YAZARLAR

Cizreli Miray bebek ilk yasakta doğdu, son yasakta öldürüldü

Cizre'de beş kez ilan edilen sokağa çıkma yasaklarında devlete göre hiç sivil ölümü olmamış. TİHV'e göre öldürülen sivillerin sayısı en az 192. Cizre'de yaşamını yitiren 57 kişi de dört ayrı kimsesizler mezarlığında toprağa verilmiş.

celal-abi-imzaliKaranlık iyiden iyiye çökmüştü Cizre'ye.

En son ve en uzun sokağa çıkma yasağı sürüyordu.

Mermiler geceyi deliyor, top sesleri evin camlarını zangırdatıyordu.

Can güvenlikleri için evlerinin en alt katına inmeye karar verdi İnce ailesi.

Halası Berivan 89 günlük Miray bebeği aldı kucağına, önden koşturdu merdivenlere. Silahlar sanki evin içinde patladı birden bire. Miray'ın yüzü kanıyordu ve hiç sesi çıkmıyordu. Öldü zannettiler önce. Bütün aile gözyaşlarına boğuldu. Neden sonra bir mucize oldu sanki. Birden bire ağlamaya başladı Miray bebek.

Hemen 112'yi aradılar. "Tamam geliriz" dediler "Ama siz 155'i arayın izin alın."

Polisten aldıkları yanıt netti:

"Bir beyaz bayrak alın, bir kadın iki erkek çıkın. Size ateş edilmeyecek."

75 yaşındaki dedesi Ramazan, 41 yaşındaki amcası Abdurrahman ve 38 yaşındaki yengesi Rukiye kucaklarına Miray bebeği alıp beyaz bayrakla çıkıyor evlerinin kapısından.

Sokağın başındaki zırlı araç birden ölüm kusuyor, tarıyor kucaklarında yaralı bebekleriyle çıkan İnce ailesini.

Miray bebek oracıkta ölüyor. Dede Ramazan İnce de kaldırıldığı hastanede.

'BURADA CEHENNEMİ YAŞADIK'

IMG_1110 İlk sokağa çıkma yasağında doğan Miray bebek son sokağa çıkma yasağında öldürüldüğünde 89 günlüktü.

Cizre'de ilan edilen ilk sokağa çıkma yasağında doğmuştu Miray bebek. En son ve en uzun sokağa çıkma yasağında da öldürülmüştü. Üç aylık yaşamı iki sokağa çıkma yasağının arasına sıkışmıştı.

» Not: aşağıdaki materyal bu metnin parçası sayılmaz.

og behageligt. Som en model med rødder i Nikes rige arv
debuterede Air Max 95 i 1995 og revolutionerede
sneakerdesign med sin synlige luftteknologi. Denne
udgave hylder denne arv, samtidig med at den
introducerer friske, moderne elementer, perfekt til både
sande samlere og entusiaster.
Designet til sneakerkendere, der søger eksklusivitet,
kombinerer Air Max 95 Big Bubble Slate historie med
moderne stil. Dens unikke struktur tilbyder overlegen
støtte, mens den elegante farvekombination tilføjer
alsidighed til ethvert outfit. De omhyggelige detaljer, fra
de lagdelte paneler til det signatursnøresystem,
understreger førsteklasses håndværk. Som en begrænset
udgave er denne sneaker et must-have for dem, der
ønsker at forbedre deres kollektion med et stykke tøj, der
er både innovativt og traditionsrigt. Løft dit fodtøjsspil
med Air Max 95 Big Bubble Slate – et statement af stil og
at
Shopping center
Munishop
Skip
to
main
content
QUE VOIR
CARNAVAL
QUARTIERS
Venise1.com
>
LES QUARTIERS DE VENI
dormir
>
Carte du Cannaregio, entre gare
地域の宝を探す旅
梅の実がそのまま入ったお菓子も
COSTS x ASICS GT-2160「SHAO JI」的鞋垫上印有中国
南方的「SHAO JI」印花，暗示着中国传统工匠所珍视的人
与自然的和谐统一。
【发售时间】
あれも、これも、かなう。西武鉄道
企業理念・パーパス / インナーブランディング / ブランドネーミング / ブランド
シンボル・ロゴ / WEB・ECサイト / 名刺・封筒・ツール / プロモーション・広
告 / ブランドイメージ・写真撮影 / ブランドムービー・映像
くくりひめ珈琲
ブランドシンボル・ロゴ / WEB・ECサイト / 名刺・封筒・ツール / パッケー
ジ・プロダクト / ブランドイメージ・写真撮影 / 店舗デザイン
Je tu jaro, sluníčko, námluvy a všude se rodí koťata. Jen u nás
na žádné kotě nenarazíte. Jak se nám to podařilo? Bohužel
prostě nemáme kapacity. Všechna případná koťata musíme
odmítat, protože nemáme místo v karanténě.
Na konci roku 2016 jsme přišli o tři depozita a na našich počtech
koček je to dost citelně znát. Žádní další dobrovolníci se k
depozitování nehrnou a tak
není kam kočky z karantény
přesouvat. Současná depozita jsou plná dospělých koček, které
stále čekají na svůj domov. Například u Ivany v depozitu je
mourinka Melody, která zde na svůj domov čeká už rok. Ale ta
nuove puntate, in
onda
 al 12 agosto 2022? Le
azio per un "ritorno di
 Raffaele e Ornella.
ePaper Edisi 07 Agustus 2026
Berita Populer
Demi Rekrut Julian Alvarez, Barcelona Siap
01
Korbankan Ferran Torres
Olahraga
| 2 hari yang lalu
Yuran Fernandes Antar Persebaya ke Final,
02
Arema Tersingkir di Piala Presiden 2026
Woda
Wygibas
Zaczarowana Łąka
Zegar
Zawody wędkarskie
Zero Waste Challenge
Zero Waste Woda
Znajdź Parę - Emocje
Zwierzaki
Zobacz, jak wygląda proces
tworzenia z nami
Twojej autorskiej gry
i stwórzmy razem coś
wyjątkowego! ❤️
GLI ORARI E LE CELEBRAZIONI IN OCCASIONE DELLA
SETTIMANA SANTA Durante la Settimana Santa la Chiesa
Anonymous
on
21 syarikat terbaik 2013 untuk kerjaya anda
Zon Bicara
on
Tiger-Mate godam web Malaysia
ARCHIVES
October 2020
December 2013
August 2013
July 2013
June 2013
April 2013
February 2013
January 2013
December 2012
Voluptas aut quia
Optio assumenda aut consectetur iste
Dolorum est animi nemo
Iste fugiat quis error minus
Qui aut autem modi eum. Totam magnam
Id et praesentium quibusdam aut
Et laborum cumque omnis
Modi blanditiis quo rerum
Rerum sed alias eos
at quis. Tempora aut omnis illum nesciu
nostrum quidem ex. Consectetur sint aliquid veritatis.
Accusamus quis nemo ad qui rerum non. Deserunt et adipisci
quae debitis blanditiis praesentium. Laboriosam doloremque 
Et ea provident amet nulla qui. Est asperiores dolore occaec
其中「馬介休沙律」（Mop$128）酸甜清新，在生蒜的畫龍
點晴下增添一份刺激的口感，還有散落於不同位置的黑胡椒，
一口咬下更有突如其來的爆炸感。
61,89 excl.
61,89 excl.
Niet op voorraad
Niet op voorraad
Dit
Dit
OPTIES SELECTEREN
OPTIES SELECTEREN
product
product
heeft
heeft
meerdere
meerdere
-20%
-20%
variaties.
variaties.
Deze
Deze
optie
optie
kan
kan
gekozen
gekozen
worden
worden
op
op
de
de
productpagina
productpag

Suriye'deki savaştan kaçıp sığındığı Cizre'de Burhan ile evlenen Miray'ın annesi Soulin, "Kime, neye, nereye ne şekilde üzüleceğimi bilmiyorum. Sözüm tükendi" diyordu.

Aileden geriye kalanların gözleri önünde öldürülmüştü Miray'la dedesi. Görgü tanıkları zırhlı araçtan ateş açıldığını net biçimde görmüştü, böyle olduğunu da açık açık anlatıyorlardı.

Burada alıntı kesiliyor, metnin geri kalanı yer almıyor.